APPALACHIA - Today is a water emergency "D-Day" as Appalachia officials invade the Powell River to help liberate the town's reservoir from the clutches of a drought.

The town's mountaintop impoundment at the head of Ben's Branch was to be at or just below a 60-day supply by today, the first trigger of the town's water emergency policy, and that opens the bureaucratic floodgates to tap the river as a backup water supply.

"We can't put a shovel in the ground so to speak until we officially declare an emergency," Town Manager Fred A. Luntsford Jr. said Tuesday.

Town officials already figured Oct. 31 would meet the 60-day supply criteria, "so tomorrow is D-Day," Luntsford said.

Under the initial stage of a formally declared water emergency, Luntsford said residential customers who use more than 4,000 gallons per month will be charged an additional $5 per 1,000 gallons over the 4,000-gallon limit, and businesses will be required to cut back to 80 percent of their consumption based on the average use on the previous two months of water bills.

The town's emergency water use plan triggers even more restrictive consumption edicts at 30-day and 15-day supply levels, if and when that should happen. Tapping the Powell River, however, may ensure the critical-level restrictions won't need to be implemented.

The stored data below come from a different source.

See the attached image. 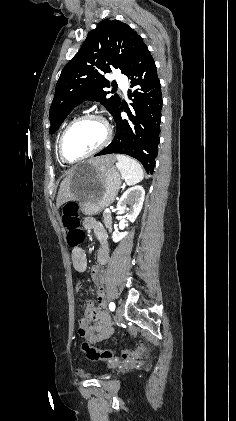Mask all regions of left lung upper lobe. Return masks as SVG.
<instances>
[{
	"instance_id": "1",
	"label": "left lung upper lobe",
	"mask_w": 236,
	"mask_h": 421,
	"mask_svg": "<svg viewBox=\"0 0 236 421\" xmlns=\"http://www.w3.org/2000/svg\"><path fill=\"white\" fill-rule=\"evenodd\" d=\"M142 44L137 32L119 20L104 19L89 32L56 84L49 111L50 134L55 133L74 106L84 100L99 101L114 116L121 98L117 94L107 97L110 92L104 88L110 87V83L104 74L113 69L126 74Z\"/></svg>"
}]
</instances>
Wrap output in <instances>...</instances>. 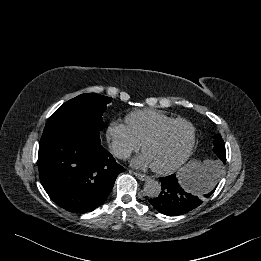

Preparations are under way to pump water from the Powell River to at least maintain a decent supply in the reservoir, if not make incremental water level gains. Appalachia Waterworks Supervisor Jackie Pitts said the reservoir was 13.7 feet below the spillway on Monday, or roughly 35 million gallons.

Luntsford said Regional Health Department and Virginia Department of Environmental Qual- ity "stamps of approval" are poised for the formal emergency declarations by Appalachia, coupled with a twin declaration by Wise County emergency management authorities, to enable the Powell River solution to move forward and be eligible for state assistance.

Pitts said a mile and a half of temporary above-ground pipeline will be installed from the river "all uphill" to the reservoir. One submerged pump will be in the river, and another will be located about a third of the way up the Woodland Acres mountainside to achieve the task. Pitts said the system was implemented in the late 1980s and worked fine then.